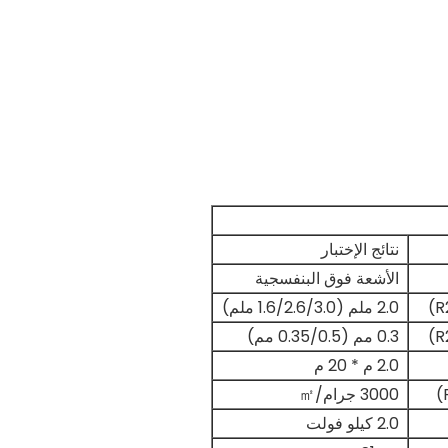
نتائج الإختبار
الأشعة فوق البنفسجية
2.0 ملم (1.6/2.6/3.0 ملم)
0.3 مم (0.35/0.5 مم)
2.0 م * 20 م
3000 جرام/㎡
2.0 كيلو فولت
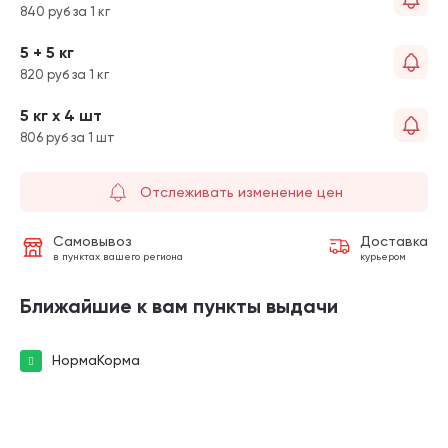
840 руб за 1 кг
5 + 5 кг
820 руб за 1 кг
5 кг х 4 шт
806 руб за 1 шт
Отслеживать изменение цен
Самовывоз
Доставка
в пунктах вашего региона
курьером
Ближайшие к вам пункты выдачи
НормаКорма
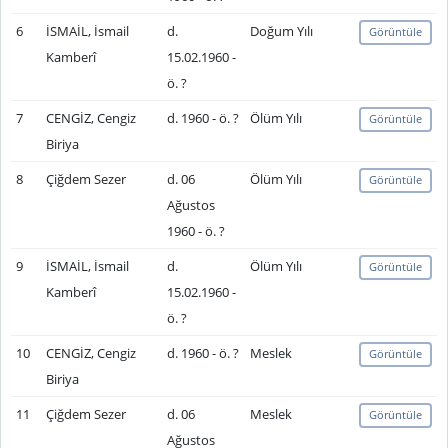
6
İSMAİL, İsmail
d.
Doğum Yılı
Görüntüle
Kamberî
15.02.1960 -
ö. ?
7
CENGİZ, Cengiz
d. 1960 - ö. ?
Ölüm Yılı
Görüntüle
Biriya
8
Çiğdem Sezer
d. 06
Ölüm Yılı
Görüntüle
Ağustos
1960 - ö. ?
9
İSMAİL, İsmail
d.
Ölüm Yılı
Görüntüle
Kamberî
15.02.1960 -
ö. ?
10
CENGİZ, Cengiz
d. 1960 - ö. ?
Meslek
Görüntüle
Biriya
11
Çiğdem Sezer
d. 06
Meslek
Görüntüle
Ağustos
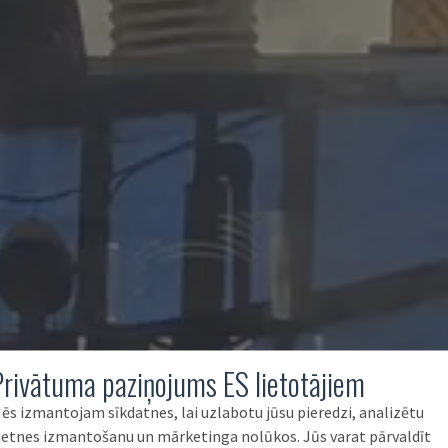
Privātuma paziņojums ES lietotājiem
ēs izmantojam sīkdatnes, lai uzlabotu jūsu pieredzi, analizētu
ietnes izmantošanu un mārketinga nolūkos. Jūs varat pārvaldīt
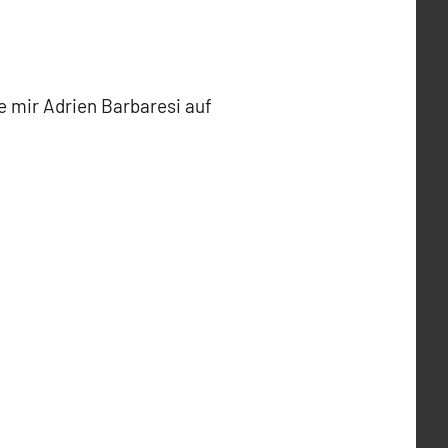
e mir Adrien Barbaresi auf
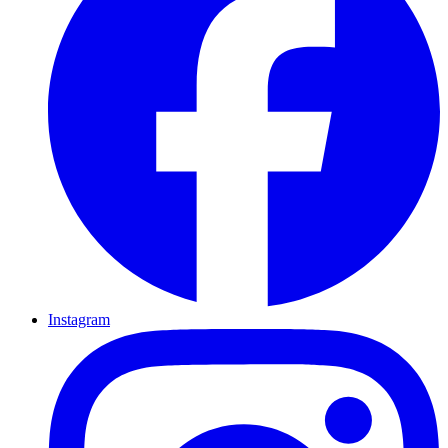
Instagram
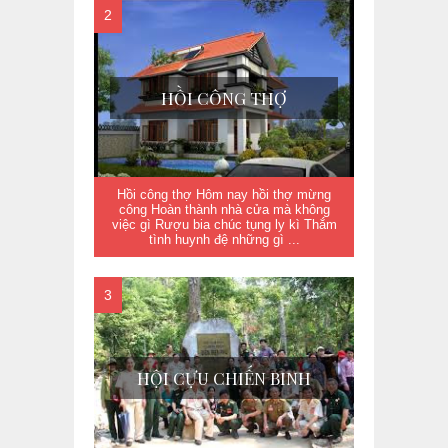
HỒI CÔNG THỢ
Hồi công thợ Hôm nay hồi thợ mừng
công Hoàn thành nhà cửa mà không
việc gì Rượu bia chúc tụng ly kì Thắm
tình huynh đệ những gì ...
HỘI CỰU CHIẾN BINH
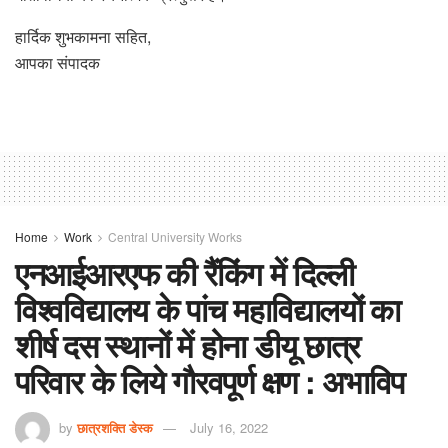
हार्दिक शुभकामना सहित,
आपका संपादक
Home
Work
Central University Works
एनआईआरएफ की रैंकिंग में दिल्ली
विश्वविद्यालय के पांच महाविद्यालयों का
शीर्ष दस स्थानों में होना डीयू छात्र
परिवार के लिये गौरवपूर्ण क्षण : अभाविप
by
छात्रशक्ति डेस्क
July 16, 2022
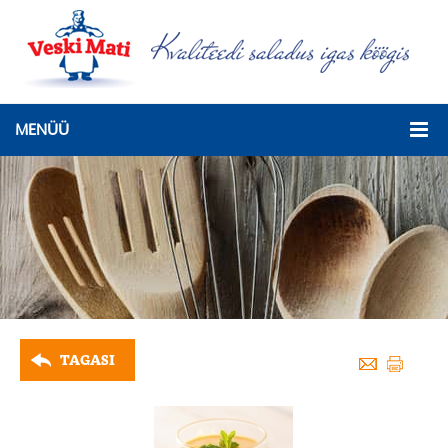
MENÜÜ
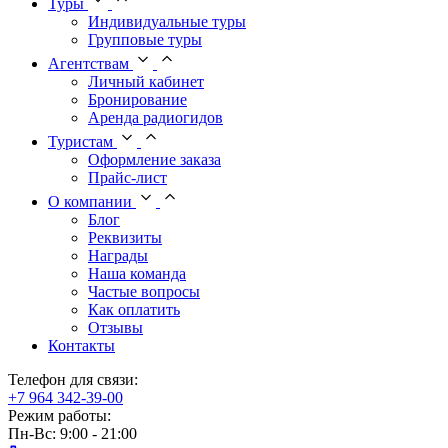
Туры
Индивидуальные туры
Групповые туры
Агентствам
Личный кабинет
Бронирование
Аренда радиогидов
Туристам
Оформление заказа
Прайс-лист
О компании
Блог
Реквизиты
Награды
Наша команда
Частые вопросы
Как оплатить
Отзывы
Контакты
Телефон для связи:
+7 964 342-39-00
Режим работы:
Пн-Вс: 9:00 - 21:00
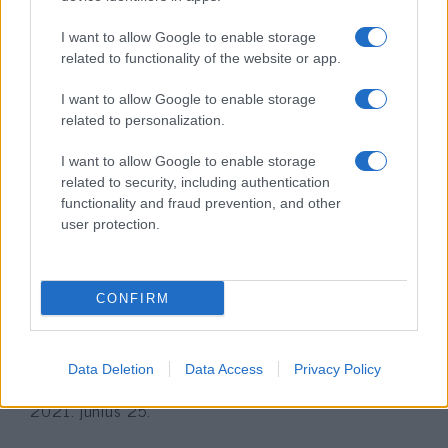
utcákon
I want to allow Google to enable storage
2021. november 23.
related to functionality of the website or app.
I want to allow Google to enable storage
related to personalization.
I want to allow Google to enable storage
related to security, including authentication
functionality and fraud prevention, and other
user protection.
CONFIRM
Wilders: Elnézést kérek emiatt a
hasznos idióta Rutte miatt
Data Deletion
Data Access
Privacy Policy
2021. június 25.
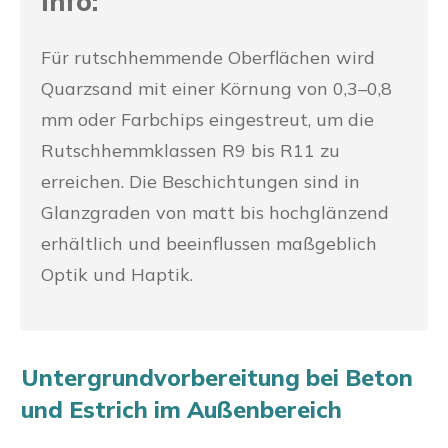
Info:
Für rutschhemmende Oberflächen wird
Quarzsand mit einer Körnung von 0,3–0,8
mm oder Farbchips eingestreut, um die
Rutschhemmklassen R9 bis R11 zu
erreichen. Die Beschichtungen sind in
Glanzgraden von matt bis hochglänzend
erhältlich und beeinflussen maßgeblich
Optik und Haptik.
Untergrundvorbereitung bei Beton
und Estrich im Außenbereich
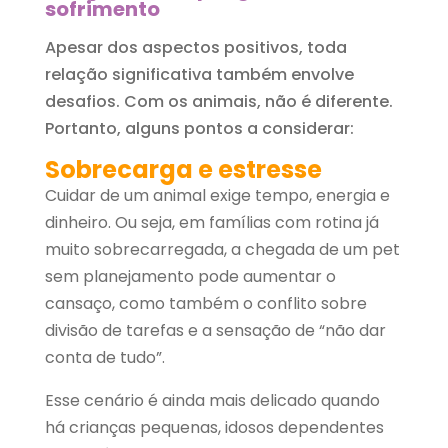
sofrimento
Apesar dos aspectos positivos, toda
relação significativa também envolve
desafios. Com os animais, não é diferente.
Portanto, alguns pontos a considerar:
Sobrecarga e estresse
Cuidar de um animal exige tempo, energia e
dinheiro. Ou seja, em famílias com rotina já
muito sobrecarregada, a chegada de um pet
sem planejamento pode aumentar o
cansaço, como também o conflito sobre
divisão de tarefas e a s
ensação de “não dar
conta de tudo”.
Esse cenário é ainda mais delicado quando
há crianças pequenas, idosos dependentes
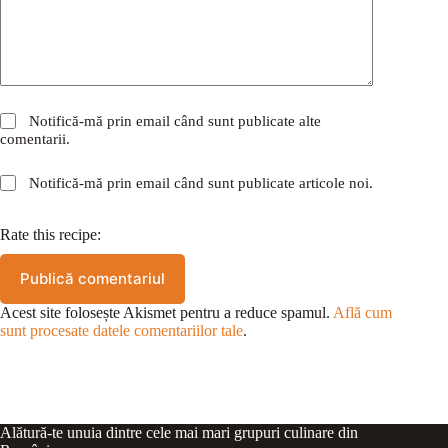
Notifică-mă prin email când sunt publicate alte
comentarii.
Notifică-mă prin email când sunt publicate articole noi.
Rate this recipe:
Publică comentariul
Acest site folosește Akismet pentru a reduce spamul.
Află cum
sunt procesate datele comentariilor tale
.
Alătură-te unuia dintre cele mai mari grupuri culinare din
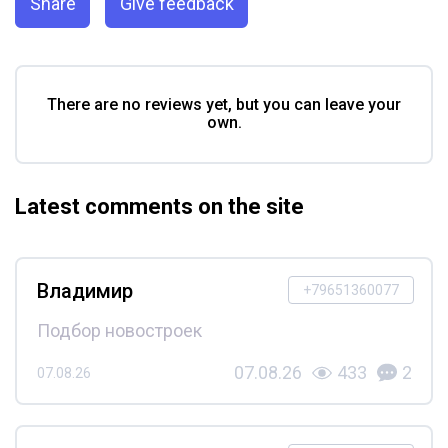
Share
Give feedback
There are no reviews yet, but you can leave your
own.
Latest comments on the site
Владимир
+79651360077
Подбор новостроек
07.08.26
433
2
07.08.26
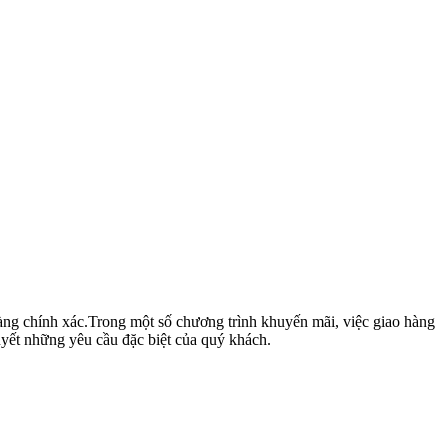
hàng chính xác.Trong một số chương trình khuyến mãi, việc giao hàng
yết những yêu cầu đặc biệt của quý khách.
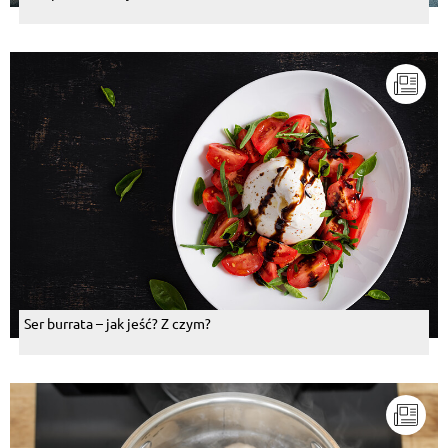
Ser burrata – jak jeść? Z czym?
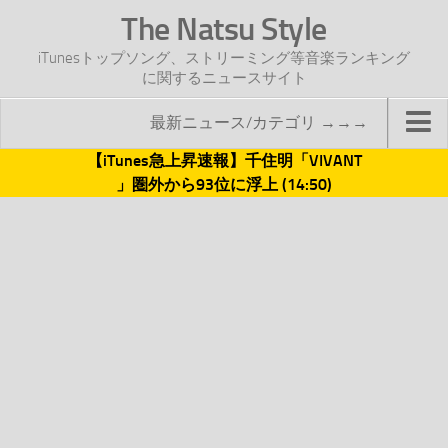
The Natsu Style
iTunesトップソング、ストリーミング等音楽ランキング
に関するニュースサイト
最新ニュース/カテゴリ →→→
【iTunes急上昇速報】千住明「VIVANT
TOP
」圏外から93位に浮上 (14:50)
サイトについて
年間ヒット曲ランキング
2016年度特集記事
2017年度特集記事
iTunesトップソング速報
iTunesデイリー
オリジナル週間トップソング
「オリジナルiTunes週間トップソング」紹介資料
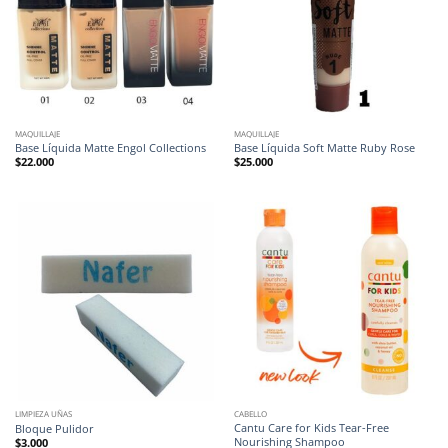
MAQUILLAJE
MAQUILLAJE
Base Líquida Matte Engol Collections
Base Líquida Soft Matte Ruby Rose
$
22.000
$
25.000
LIMPIEZA UÑAS
CABELLO
Cantu Care for Kids Tear-Free
Bloque Pulidor
Nourishing Shampoo
$
3.000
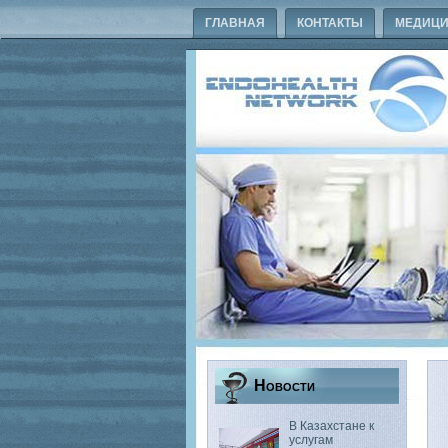
ГЛАВНАЯ
КОНТАКТЫ
МЕДИЦИ
Новости
В Казахстане к
услугам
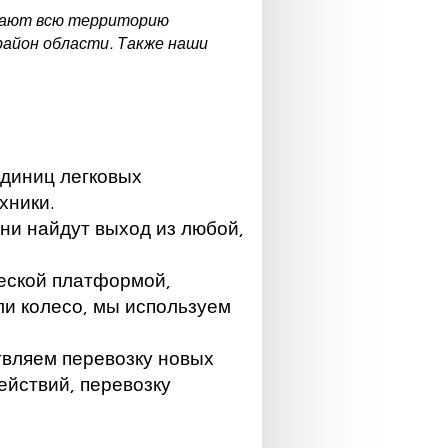
ывают всю территорию
район области. Также наши
единиц легковых
хники.
ни найдут выход из любой,
еской платформой,
ли колесо, мы используем
твляем перевозку новых
йствий, перевозку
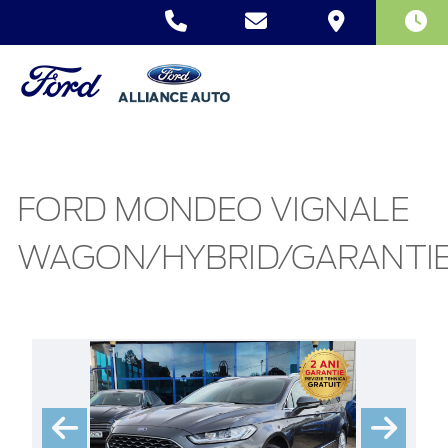
FORD MONDEO VIGNALE
WAGON/HYBRID/GARANTIE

+ + +

## Task to complete
All lines above from the one containing "Give feedback" up to and including the one containing "最新ニュース/カテゴリ →→→" are to be set down exactly, and nothing else. Leave images out.

## Solution to the problem
Give feedback
There are no reviews yet, but you can leave your
own.
Latest comments on the site
Владимир
+79651360077
Подбор новостроек
07.08.26
433
2
07.08.26
hàng chính xác.Trong một số chương trình khuyến mãi, việc giao hàng
yết những yêu cầu đặc biệt của quý khách.
Ser burrata – jak jeść? Z czym?
The Natsu Style
iTunesトップソング、ストリーミング等音楽ランキング
に関するニュースサイト
最新ニュース/カテゴリ →→→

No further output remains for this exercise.